Mathematical prediction of the time evolution of the COVID-19 pandemic in Italy by a Gauss error function and Monte Carlo simulations

In this paper are presented mathematical predictions on the evolution in time of the number of positive cases in Italy of the COVID-19 pandemic based on official data and on the use of a function of the type of a Gauss error function, with four parameters, as a cumulative distribution function. We have analyzed the available data for China and Italy. The evolution in time of the number of cumulative diagnosed positive cases of COVID-19 in China very well approximates a distribution of the type of the error function, that is, the integral of a normal, Gaussian distribution. We have then used such a function to study the potential evolution in time of the number of positive cases in Italy by performing a number of fits of the official data so far available. We then found a statistical prediction for the day in which the peak of the number of daily positive cases in Italy occurs, corresponding to the flex of the fit, that is, to the change in sign of its second derivative (i.e., the change from acceleration to deceleration), as well as of the day in which a substantial attenuation of such number of daily cases is reached.
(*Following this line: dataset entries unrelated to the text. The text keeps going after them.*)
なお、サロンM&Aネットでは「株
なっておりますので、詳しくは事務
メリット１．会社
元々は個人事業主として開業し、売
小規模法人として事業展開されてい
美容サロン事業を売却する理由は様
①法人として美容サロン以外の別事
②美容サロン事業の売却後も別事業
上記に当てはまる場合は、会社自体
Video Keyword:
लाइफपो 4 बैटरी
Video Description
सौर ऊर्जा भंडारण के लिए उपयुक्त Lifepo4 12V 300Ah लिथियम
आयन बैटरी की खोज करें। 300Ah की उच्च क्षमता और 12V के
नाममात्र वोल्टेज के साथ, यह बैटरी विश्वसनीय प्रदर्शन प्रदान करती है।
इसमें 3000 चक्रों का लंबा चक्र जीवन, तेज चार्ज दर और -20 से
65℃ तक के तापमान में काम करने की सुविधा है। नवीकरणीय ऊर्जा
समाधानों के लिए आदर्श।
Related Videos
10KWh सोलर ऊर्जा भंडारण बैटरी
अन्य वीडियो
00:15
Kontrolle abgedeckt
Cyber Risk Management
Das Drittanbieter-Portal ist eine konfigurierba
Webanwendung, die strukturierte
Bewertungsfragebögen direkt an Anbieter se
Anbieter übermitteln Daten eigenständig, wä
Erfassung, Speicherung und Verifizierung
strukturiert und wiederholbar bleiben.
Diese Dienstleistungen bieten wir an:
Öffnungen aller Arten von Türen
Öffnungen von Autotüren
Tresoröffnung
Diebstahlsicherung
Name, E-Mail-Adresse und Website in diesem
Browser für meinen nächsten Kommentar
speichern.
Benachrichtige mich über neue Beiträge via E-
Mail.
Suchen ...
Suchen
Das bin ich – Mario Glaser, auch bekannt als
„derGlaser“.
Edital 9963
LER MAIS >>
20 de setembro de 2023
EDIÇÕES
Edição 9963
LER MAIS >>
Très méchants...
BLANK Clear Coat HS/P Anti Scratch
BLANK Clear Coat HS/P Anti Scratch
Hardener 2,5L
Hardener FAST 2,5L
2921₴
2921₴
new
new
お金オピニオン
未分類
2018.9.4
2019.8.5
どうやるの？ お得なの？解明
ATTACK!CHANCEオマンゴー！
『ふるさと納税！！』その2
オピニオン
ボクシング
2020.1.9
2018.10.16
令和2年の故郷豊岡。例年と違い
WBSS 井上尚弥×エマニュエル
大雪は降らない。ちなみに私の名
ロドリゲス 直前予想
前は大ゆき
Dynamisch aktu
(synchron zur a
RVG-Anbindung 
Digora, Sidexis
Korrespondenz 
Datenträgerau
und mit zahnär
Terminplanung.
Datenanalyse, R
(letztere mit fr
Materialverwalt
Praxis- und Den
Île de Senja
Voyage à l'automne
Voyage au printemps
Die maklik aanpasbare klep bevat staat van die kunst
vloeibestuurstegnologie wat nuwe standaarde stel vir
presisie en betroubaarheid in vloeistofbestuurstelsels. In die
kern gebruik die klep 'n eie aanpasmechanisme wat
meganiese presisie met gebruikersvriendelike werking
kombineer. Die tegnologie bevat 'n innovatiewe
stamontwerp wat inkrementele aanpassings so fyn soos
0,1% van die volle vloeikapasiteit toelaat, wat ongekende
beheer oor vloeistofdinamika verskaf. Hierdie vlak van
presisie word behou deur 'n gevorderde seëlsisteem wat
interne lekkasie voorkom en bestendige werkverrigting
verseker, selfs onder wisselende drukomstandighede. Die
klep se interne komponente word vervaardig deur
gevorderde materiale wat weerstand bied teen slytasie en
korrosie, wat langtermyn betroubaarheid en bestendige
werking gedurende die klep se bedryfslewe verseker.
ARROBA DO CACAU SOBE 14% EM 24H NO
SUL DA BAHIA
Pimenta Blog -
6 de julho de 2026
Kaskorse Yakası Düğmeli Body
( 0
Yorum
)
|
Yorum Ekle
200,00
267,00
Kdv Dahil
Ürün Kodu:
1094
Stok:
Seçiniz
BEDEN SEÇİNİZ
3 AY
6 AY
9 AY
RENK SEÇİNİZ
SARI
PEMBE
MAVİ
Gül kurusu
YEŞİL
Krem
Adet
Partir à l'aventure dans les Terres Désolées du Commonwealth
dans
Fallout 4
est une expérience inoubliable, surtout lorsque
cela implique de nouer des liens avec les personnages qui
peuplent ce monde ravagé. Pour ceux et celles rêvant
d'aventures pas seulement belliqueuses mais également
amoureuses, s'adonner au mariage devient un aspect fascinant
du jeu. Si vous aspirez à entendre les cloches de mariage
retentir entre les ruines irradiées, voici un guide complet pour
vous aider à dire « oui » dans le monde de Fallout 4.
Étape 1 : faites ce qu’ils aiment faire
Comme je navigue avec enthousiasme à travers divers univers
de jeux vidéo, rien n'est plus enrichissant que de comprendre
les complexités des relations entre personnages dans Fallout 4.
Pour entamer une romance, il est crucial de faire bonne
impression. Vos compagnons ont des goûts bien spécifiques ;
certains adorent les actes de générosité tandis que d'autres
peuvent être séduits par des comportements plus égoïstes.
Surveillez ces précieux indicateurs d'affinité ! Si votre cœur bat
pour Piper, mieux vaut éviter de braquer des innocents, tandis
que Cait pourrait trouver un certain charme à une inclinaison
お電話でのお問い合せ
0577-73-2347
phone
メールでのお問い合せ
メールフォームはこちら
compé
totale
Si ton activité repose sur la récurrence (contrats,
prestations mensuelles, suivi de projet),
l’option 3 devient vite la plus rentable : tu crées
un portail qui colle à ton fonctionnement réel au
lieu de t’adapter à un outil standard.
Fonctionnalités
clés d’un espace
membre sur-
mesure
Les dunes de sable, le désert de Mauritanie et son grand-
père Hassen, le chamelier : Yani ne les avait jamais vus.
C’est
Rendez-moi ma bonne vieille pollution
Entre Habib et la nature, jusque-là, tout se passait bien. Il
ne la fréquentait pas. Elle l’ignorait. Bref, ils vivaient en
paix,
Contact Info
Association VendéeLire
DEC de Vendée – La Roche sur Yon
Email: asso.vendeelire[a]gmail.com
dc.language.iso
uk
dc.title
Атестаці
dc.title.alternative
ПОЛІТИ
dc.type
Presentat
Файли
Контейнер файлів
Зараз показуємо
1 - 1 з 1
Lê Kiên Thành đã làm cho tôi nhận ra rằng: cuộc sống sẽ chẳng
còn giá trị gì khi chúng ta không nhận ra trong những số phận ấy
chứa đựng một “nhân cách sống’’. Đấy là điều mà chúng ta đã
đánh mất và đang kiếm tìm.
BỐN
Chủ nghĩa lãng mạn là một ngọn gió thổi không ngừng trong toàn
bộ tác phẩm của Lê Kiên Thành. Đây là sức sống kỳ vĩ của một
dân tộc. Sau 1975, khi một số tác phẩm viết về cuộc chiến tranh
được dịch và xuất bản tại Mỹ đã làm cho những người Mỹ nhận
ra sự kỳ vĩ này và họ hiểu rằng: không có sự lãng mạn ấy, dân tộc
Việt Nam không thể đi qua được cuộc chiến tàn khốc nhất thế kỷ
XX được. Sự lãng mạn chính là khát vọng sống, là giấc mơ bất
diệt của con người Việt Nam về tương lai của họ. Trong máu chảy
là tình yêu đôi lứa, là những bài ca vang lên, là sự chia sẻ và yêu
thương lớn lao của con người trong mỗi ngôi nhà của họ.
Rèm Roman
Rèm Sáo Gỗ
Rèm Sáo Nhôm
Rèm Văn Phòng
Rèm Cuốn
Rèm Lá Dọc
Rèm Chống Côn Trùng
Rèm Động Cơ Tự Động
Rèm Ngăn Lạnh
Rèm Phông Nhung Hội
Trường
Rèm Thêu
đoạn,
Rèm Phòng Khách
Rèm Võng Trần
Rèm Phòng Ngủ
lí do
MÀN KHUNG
We have also analyzed the predictions of the cumulative number of fatalities in both China and Italy, obtaining consistent results. We have then performed 150 Monte Carlo simulations to have a more robust prediction of the day of the above-mentioned peak and of the day of the substantial decrease in the number of daily positive cases and fatalities. Although official data have been used, those predictions are obtained with a heuristic approach since they are based on a statistical approach and do not take into account either a number of relevant issues (such as number of daily nasopharyngeal swabs, medical, social distancing, virological and epidemiological) or models of contamination diffusion.